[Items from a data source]
○ ○ ○ ○ ○

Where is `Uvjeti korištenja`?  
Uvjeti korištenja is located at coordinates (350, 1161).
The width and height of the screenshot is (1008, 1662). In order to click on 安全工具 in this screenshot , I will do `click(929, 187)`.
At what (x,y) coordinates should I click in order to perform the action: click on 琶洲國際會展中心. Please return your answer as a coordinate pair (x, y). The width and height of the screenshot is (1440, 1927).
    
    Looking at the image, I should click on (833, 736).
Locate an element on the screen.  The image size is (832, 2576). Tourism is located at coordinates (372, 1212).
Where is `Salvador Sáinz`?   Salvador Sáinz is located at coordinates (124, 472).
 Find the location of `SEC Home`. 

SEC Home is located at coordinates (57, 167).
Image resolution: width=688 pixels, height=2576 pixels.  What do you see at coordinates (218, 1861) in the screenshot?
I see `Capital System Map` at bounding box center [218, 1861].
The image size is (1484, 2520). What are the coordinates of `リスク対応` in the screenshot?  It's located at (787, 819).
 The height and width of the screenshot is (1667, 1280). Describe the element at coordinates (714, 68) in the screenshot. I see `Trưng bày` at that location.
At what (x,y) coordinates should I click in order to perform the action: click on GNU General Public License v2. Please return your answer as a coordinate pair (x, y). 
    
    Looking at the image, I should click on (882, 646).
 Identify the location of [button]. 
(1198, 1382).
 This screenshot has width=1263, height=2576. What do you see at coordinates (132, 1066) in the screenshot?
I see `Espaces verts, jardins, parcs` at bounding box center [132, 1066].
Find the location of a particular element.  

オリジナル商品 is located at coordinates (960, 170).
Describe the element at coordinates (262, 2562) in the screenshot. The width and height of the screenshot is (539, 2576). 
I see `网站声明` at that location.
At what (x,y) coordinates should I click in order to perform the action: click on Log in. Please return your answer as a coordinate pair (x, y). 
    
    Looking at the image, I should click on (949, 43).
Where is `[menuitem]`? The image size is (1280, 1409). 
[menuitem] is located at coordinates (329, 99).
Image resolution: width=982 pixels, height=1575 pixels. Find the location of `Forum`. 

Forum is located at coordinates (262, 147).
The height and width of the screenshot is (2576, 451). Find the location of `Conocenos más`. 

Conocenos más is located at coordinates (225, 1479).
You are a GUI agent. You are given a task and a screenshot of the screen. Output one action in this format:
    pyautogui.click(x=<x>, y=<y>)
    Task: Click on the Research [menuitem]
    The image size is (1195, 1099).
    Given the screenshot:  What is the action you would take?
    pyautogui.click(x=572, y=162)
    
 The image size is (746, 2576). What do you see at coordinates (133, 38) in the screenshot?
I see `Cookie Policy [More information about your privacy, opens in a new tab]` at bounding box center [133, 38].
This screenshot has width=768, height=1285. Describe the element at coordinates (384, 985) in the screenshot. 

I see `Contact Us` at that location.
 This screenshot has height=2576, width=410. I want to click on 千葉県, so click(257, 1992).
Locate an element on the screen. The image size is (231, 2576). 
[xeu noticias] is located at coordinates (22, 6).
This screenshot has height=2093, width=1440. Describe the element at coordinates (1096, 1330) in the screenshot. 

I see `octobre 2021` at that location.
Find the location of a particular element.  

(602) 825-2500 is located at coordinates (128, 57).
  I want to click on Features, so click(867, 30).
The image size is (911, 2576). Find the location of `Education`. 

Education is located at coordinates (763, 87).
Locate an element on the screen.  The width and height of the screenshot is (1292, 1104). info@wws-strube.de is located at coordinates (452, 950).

○ ○ ○ ○ ○

What is needed here is an exact copy of all the records above.

* [Written solution]
Where is `Uvjeti korištenja`?  
Uvjeti korištenja is located at coordinates (350, 1161).
The width and height of the screenshot is (1008, 1662). In order to click on 安全工具 in this screenshot , I will do `click(929, 187)`.
At what (x,y) coordinates should I click in order to perform the action: click on 琶洲國際會展中心. Please return your answer as a coordinate pair (x, y). The width and height of the screenshot is (1440, 1927).
    
    Looking at the image, I should click on (833, 736).
Locate an element on the screen.  The image size is (832, 2576). Tourism is located at coordinates (372, 1212).
Where is `Salvador Sáinz`?   Salvador Sáinz is located at coordinates (124, 472).
 Find the location of `SEC Home`. 

SEC Home is located at coordinates (57, 167).
Image resolution: width=688 pixels, height=2576 pixels.  What do you see at coordinates (218, 1861) in the screenshot?
I see `Capital System Map` at bounding box center [218, 1861].
The image size is (1484, 2520). What are the coordinates of `リスク対応` in the screenshot?  It's located at (787, 819).
 The height and width of the screenshot is (1667, 1280). Describe the element at coordinates (714, 68) in the screenshot. I see `Trưng bày` at that location.
At what (x,y) coordinates should I click in order to perform the action: click on GNU General Public License v2. Please return your answer as a coordinate pair (x, y). 
    
    Looking at the image, I should click on (882, 646).
 Identify the location of [button]. 
(1198, 1382).
 This screenshot has width=1263, height=2576. What do you see at coordinates (132, 1066) in the screenshot?
I see `Espaces verts, jardins, parcs` at bounding box center [132, 1066].
Find the location of a particular element.  

オリジナル商品 is located at coordinates (960, 170).
Describe the element at coordinates (262, 2562) in the screenshot. The width and height of the screenshot is (539, 2576). 
I see `网站声明` at that location.
At what (x,y) coordinates should I click in order to perform the action: click on Log in. Please return your answer as a coordinate pair (x, y). 
    
    Looking at the image, I should click on (949, 43).
Where is `[menuitem]`? The image size is (1280, 1409). 
[menuitem] is located at coordinates (329, 99).
Image resolution: width=982 pixels, height=1575 pixels. Find the location of `Forum`. 

Forum is located at coordinates (262, 147).
The height and width of the screenshot is (2576, 451). Find the location of `Conocenos más`. 

Conocenos más is located at coordinates (225, 1479).
You are a GUI agent. You are given a task and a screenshot of the screen. Output one action in this format:
    pyautogui.click(x=<x>, y=<y>)
    Task: Click on the Research [menuitem]
    The image size is (1195, 1099).
    Given the screenshot:  What is the action you would take?
    pyautogui.click(x=572, y=162)
    
 The image size is (746, 2576). What do you see at coordinates (133, 38) in the screenshot?
I see `Cookie Policy [More information about your privacy, opens in a new tab]` at bounding box center [133, 38].
This screenshot has width=768, height=1285. Describe the element at coordinates (384, 985) in the screenshot. 

I see `Contact Us` at that location.
 This screenshot has height=2576, width=410. I want to click on 千葉県, so click(257, 1992).
Locate an element on the screen. The image size is (231, 2576). 
[xeu noticias] is located at coordinates (22, 6).
This screenshot has height=2093, width=1440. Describe the element at coordinates (1096, 1330) in the screenshot. 

I see `octobre 2021` at that location.
Find the location of a particular element.  

(602) 825-2500 is located at coordinates (128, 57).
  I want to click on Features, so click(867, 30).
The image size is (911, 2576). Find the location of `Education`. 

Education is located at coordinates (763, 87).
Locate an element on the screen.  The width and height of the screenshot is (1292, 1104). info@wws-strube.de is located at coordinates (452, 950).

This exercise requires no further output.